Quand je suis arrivé en tant qu’externe à Bobigny, ce sont les infirmières qui m’ont appris à faire les gaz du sang, alors que c’était un acte médical – en théorie. Il n’a été transféré aux IDE qu’au début des années 1990. Les textes ont validé une situation acquise dans la pratique. Le monde a changé, les outils techniques se sont simplifiés, toutes les professions de santé doivent voir leurs compétences évoluer.

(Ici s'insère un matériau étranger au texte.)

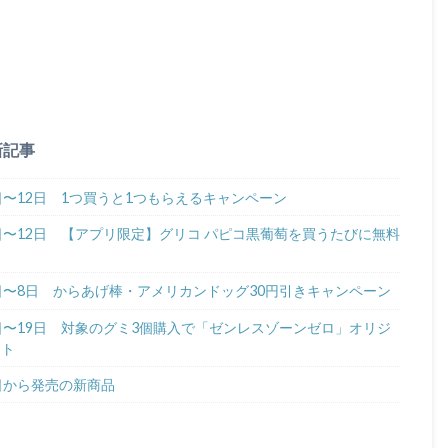
新記事
日〜12日 1つ買うと1つもらえるキャンペーン
6日〜12日 【アプリ限定】グリコ パピコ黒葡萄を買うたびに無料
6日〜8日 からあげ棒・アメリカンドッグ30円引きキャンペーン
6日〜19日 対象のグミ3個購入で「ゼンレスゾーンゼロ」オリジ
ント
4日から発売の新商品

L’ambulancier du Smur, par exemple, avec ce qu’on lui demande aujourd’hui, devrait pouvoir devenir aide-soignant par validation des acquis de l’expérience. Dans une situation d’urgence, où la qualité des soins repose sur la coordination, la hiérarchie s’aplatit fortement. Les infirmières devraient pouvoir intuber, poser des voies veineuses centrales et intra-osseuses, prescrire de la morphine titrée pour pouvoir soulager le patient sans attendre le médecin ou encore réaliser des échographies de débrouillage. Les nouveaux échographes ont la taille d’un smartphone ; c’est le stéthoscope du 21e siècle, ça n’a pas à être un outil médical !

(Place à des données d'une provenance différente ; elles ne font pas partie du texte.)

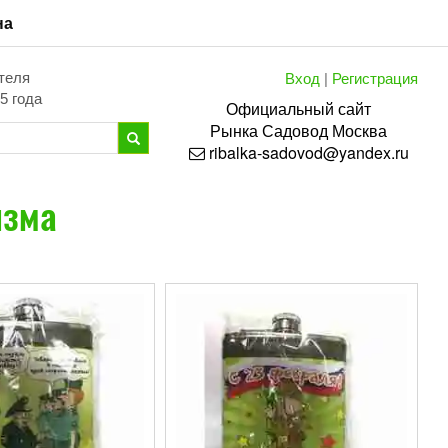
на
Вход
|
Регистрация
теля
5 года
Официальный сайт
Рынка
Садовод
Москва
ribalka-sadovod@yandex.ru
изма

Mais ces nouvelles compétences doivent être enseignées en formation initiale ou en formation continue, validées et reconnues financièrement.

1- Centre d’enseignement en soins d’urgences.

2- SAU et Smur sont souvent mutialisés dans les petits établissements.

BRUNO GARRIGUE

PRÉSIDENT DE LA COMMISSION « SOINS » DE LA SOCIÉTÉ FRANÇAISEDE MÉDECINE D’URGENCES (SFMU)

→ 1984 : DE infirmier

→ 1990 : Iade au Samu 93

→ 2007 : Cadre de santé au Samu 91

→ 2010 : Porteur d’un projet de recherche infirmière sur les préparationspour seringue électrique

CHRISTOPHE PRUDHOMME

PORTE-PAROLE DE L’ASSOCIATION DES MÉDECINS URGENTISTES DE FRANCE (AMUF)

→ 1986 : médecin au Samu 93

→ 1995 : auteur de « L’infirmière et les urgences » (7e édition en 2012)

→ Fin des années 1990 : entre à la direction fédérale de la CGT-santé

POINTS CLÉS

→ Chiffres. Dans sa dernière enquête sur les urgences, la Drees recensait 736 points d’accueil des urgences en France. La médiane des ETP infirmiers est située à 15,3. 71 % des établissements ont un poste d’infirmière organisatrice de l’accueil (IOA).

→ Compétences. Hausse des responsabilités, polyvalence renforcée par les mutualisations SAU/Smur, insuffisances de la formation… En 2008, la SFMU souligne la nécessité d’un « programme national uniforme de formation d’infirmier urgentiste » et publie un référentiel de compétences (http://petitlien.fr/sfmu). En avril 2015, les IDE des urgences du CH de Chalon-sur-Saône créent l’Insufl pour obtenir « la création d’un diplôme d’IDE urgentiste ».

→ Iade. La formation d’Iade comprend un stage en Samu-Smur et un enseignement sur la prise en charge des urgences pré-hospitalières. Le code de santé publique (art. R. 4311-12) précise que les transports en Smur sont réalisés « en priorité » par l’Iade. Économies budgétaires obligent, les établissements privilégient l’emploi d’IDE. Une situation dénoncée par le Syndicat national des Iade et par le Collectif des étudiants anesthésistes de France, qui appellent à un « mouvement d’ampleur » à la rentrée.